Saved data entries
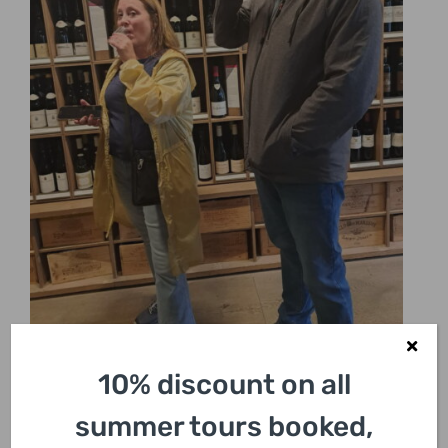
10% discount on all
summer tours booked,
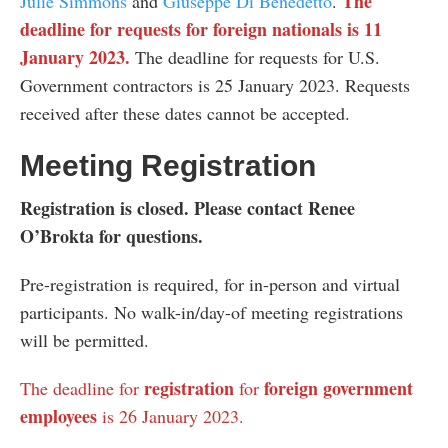
The
Julie Simmons
and
Giuseppe Di Benedetto
.
deadline for requests for foreign nationals is 11
January 2023.
The deadline for requests for U.S.
Government contractors is 25 January 2023. Requests
received after these dates cannot be accepted.
Meeting Registration
Registration is closed. Please contact Renee
O’Brokta for questions.
Pre-registration is required, for in-person and virtual
participants. No walk-in/day-of meeting registrations
will be permitted.
registration
foreign government
The deadline for
for
employees
is 26 January 2023.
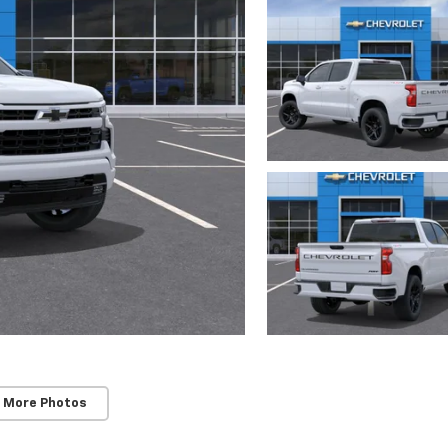
 More Photos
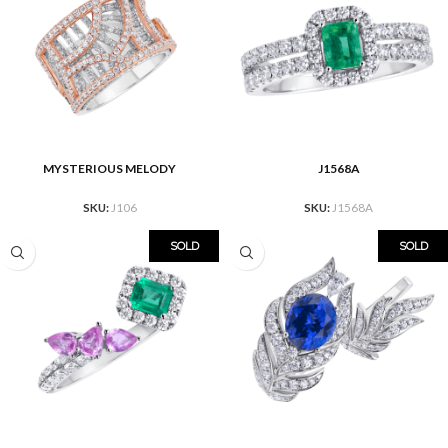
MYSTERIOUS MELODY
J1568A
SKU:
J106
SKU:
J1568A
SOLD
SOLD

## Work order:
Go through the data and show each line that holds "foreign".

## The answer:
deadline for requests for foreign nationals is 11
foreign government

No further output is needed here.